WORK INSTRUCTIONS:
Exact copy, no pictures: return only the lines below from the line with "Diskusi (0)" up to and including the line with "Parcoursplan angegeben. Um".
*** DATA SUPPLIED Section Begins ***
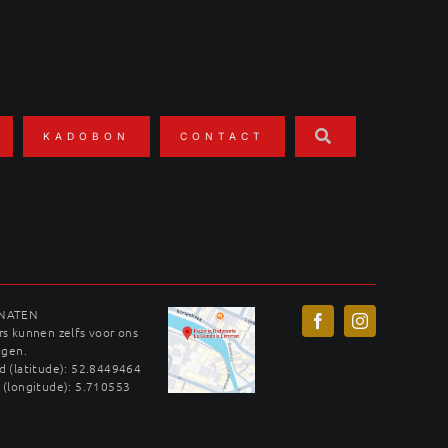
KADOBON
CONTACT
INATEN
s kunnen zelfs voor ons
ggen.
 (latitude): 52.8449464
 (longitude): 5.710553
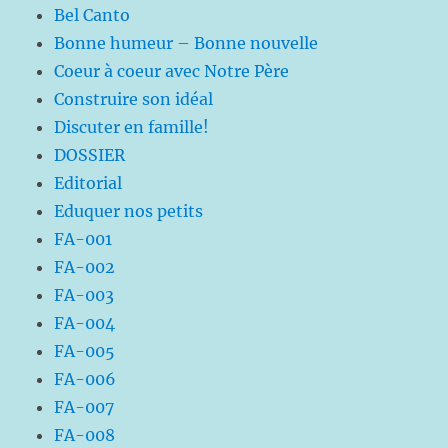
Bel Canto
Bonne humeur – Bonne nouvelle
Coeur à coeur avec Notre Père
Construire son idéal
Discuter en famille!
DOSSIER
Editorial
Eduquer nos petits
FA-001
FA-002
FA-003
FA-004
FA-005
FA-006
FA-007
FA-008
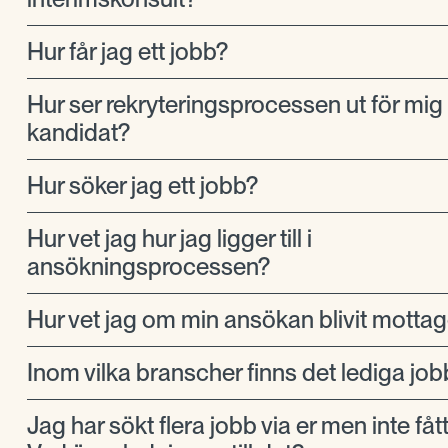
Hur får jag ett jobb?
Hur ser rekryteringsprocessen ut för mi
kandidat?
Hur söker jag ett jobb?
Hur vet jag hur jag ligger till i
ansökningsprocessen?
Hur vet jag om min ansökan blivit motta
Inom vilka branscher finns det lediga job
Jag har sökt flera jobb via er men inte fåt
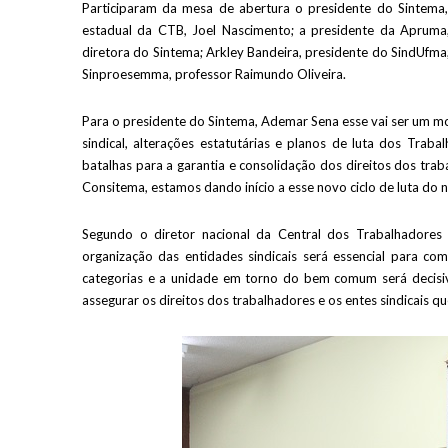
Participaram da mesa de abertura o presidente do Sintema,
estadual da CTB, Joel Nascimento; a presidente da Apruma,
diretora do Sintema; Arkley Bandeira, presidente do SindUfma
Sinproesemma, professor Raimundo Oliveira.
Para o presidente do Sintema, Ademar Sena esse vai ser um mo
sindical, alterações estatutárias e planos de luta dos T
batalhas para a garantia e consolidação dos direitos dos tr
Consitema, estamos dando início a esse novo ciclo de luta do n
Segundo o diretor nacional da Central dos Trabalhadores 
organização das entidades sindicais será essencial para com
categorias e a unidade em torno do bem comum será decisivo
assegurar os direitos dos trabalhadores e os entes sindicais qu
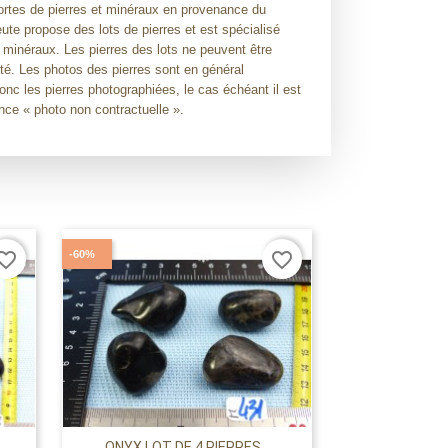
rtes de pierres et minéraux en provenance du
ute propose des lots de pierres et est spécialisé
 minéraux. Les pierres des lots ne peuvent être
té. Les photos des pierres sont en général
onc les pierres photographiées, le cas échéant il est
nce « photo non contractuelle ».
-60%
orite_border
favorite_border
ONYX LOT DE 4 PIERRES...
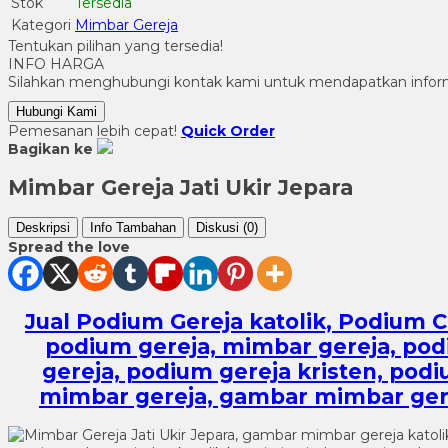
Stok
Tersedia
Kategori
Mimbar Gereja
Tentukan pilihan yang tersedia!
INFO HARGA
Silahkan menghubungi kontak kami untuk mendapatkan informa
Hubungi Kami
Pemesanan lebih cepat!
Quick Order
Bagikan ke
Mimbar Gereja Jati Ukir Jepara
Deskripsi
Info Tambahan
Diskusi (0)
Spread the love
Jual Podium Gereja katolik, Podium Ce
podium gereja, mimbar gereja, pod
gereja, podium gereja kristen, pod
mimbar gereja, gambar mimbar gerej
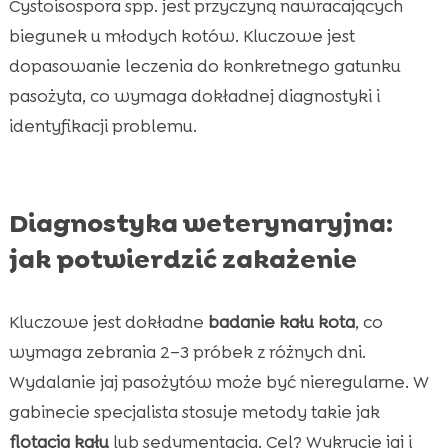
Cystoisospora spp. jest przyczyną nawracających
biegunek u młodych kotów. Kluczowe jest
dopasowanie leczenia do konkretnego gatunku
pasożyta, co wymaga dokładnej diagnostyki i
identyfikacji problemu.
Diagnostyka weterynaryjna:
jak potwierdzić zakażenie
Kluczowe jest dokładne
badanie kału kota
, co
wymaga zebrania 2–3 próbek z różnych dni.
Wydalanie jaj pasożytów może być nieregularne. W
gabinecie specjalista stosuje metody takie jak
flotacja kału
lub sedymentacja. Cel? Wykrycie jaj i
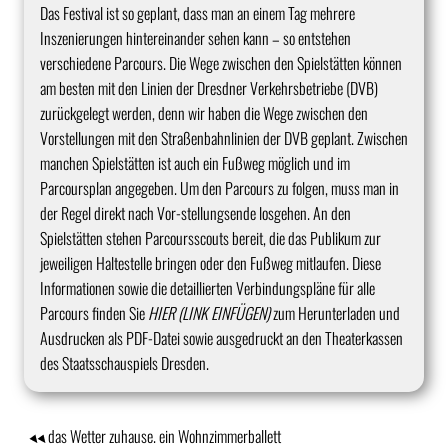
Das Festival ist so geplant, dass man an einem Tag mehrere
Inszenierungen hintereinander sehen kann – so entstehen
verschiedene Parcours. Die Wege zwischen den Spielstätten können
am besten mit den Linien der Dresdner Verkehrsbetriebe (DVB)
zurückgelegt werden, denn wir haben die Wege zwischen den
Vorstellungen mit den Straßenbahnlinien der DVB geplant. Zwischen
manchen Spielstätten ist auch ein Fußweg möglich und im
Parcoursplan angegeben. Um den Parcours zu folgen, muss man in
der Regel direkt nach Vor-stellungsende losgehen. An den
Spielstätten stehen Parcoursscouts bereit, die das Publikum zur
jeweiligen Haltestelle bringen oder den Fußweg mitlaufen. Diese
Informationen sowie die detaillierten Verbindungspläne für alle
Parcours finden Sie
HIER (LINK EINFÜGEN)
zum Herunterladen und
Ausdrucken als PDF-Datei sowie ausgedruckt an den Theaterkassen
des Staatsschauspiels Dresden.
das Wetter zuhause. ein Wohnzimmerballett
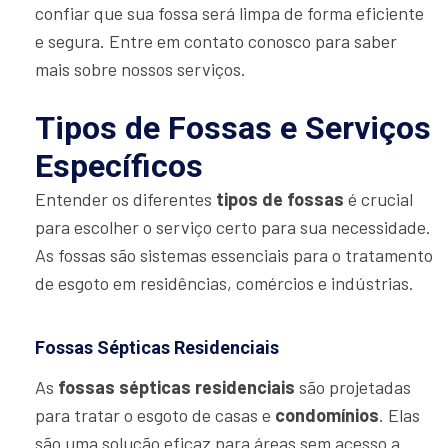
confiar que sua fossa será limpa de forma eficiente
e segura. Entre em contato conosco para saber
mais sobre nossos serviços.
Tipos de Fossas e Serviços
Específicos
Entender os diferentes
tipos de fossas
é crucial
para escolher o serviço certo para sua necessidade.
As fossas são sistemas essenciais para o tratamento
de esgoto em residências, comércios e indústrias.
Fossas Sépticas Residenciais
As
fossas sépticas residenciais
são projetadas
para tratar o esgoto de casas e
condomínios
. Elas
são uma solução eficaz para áreas sem acesso a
*** DATA SUPPLIED Section Ends ***
TASK OUTPUT:
Diskusi (0)
Spread the love
Jual Podium Gereja katolik, Podium Ce
podium gereja, mimbar gereja, pod
gereja, podium gereja kristen, pod
mimbar gereja, gambar mimbar gerej
Cystoisospora spp. jest przyczyną nawracających
biegunek u młodych kotów. Kluczowe jest
dopasowanie leczenia do konkretnego gatunku
pasożyta, co wymaga dokładnej diagnostyki i
identyfikacji problemu.
Diagnostyka weterynaryjna:
jak potwierdzić zakażenie
Kluczowe jest dokładne
badanie kału kota
, co
wymaga zebrania 2–3 próbek z różnych dni.
Wydalanie jaj pasożytów może być nieregularne. W
gabinecie specjalista stosuje metody takie jak
flotacja kału
lub sedymentacja. Cel? Wykrycie jaj i
Das Festival ist so geplant, dass man an einem Tag mehrere
Inszenierungen hintereinander sehen kann – so entstehen
verschiedene Parcours. Die Wege zwischen den Spielstätten können
am besten mit den Linien der Dresdner Verkehrsbetriebe (DVB)
zurückgelegt werden, denn wir haben die Wege zwischen den
Vorstellungen mit den Straßenbahnlinien der DVB geplant. Zwischen
manchen Spielstätten ist auch ein Fußweg möglich und im
Parcoursplan angegeben. Um den Parcours zu folgen, muss man in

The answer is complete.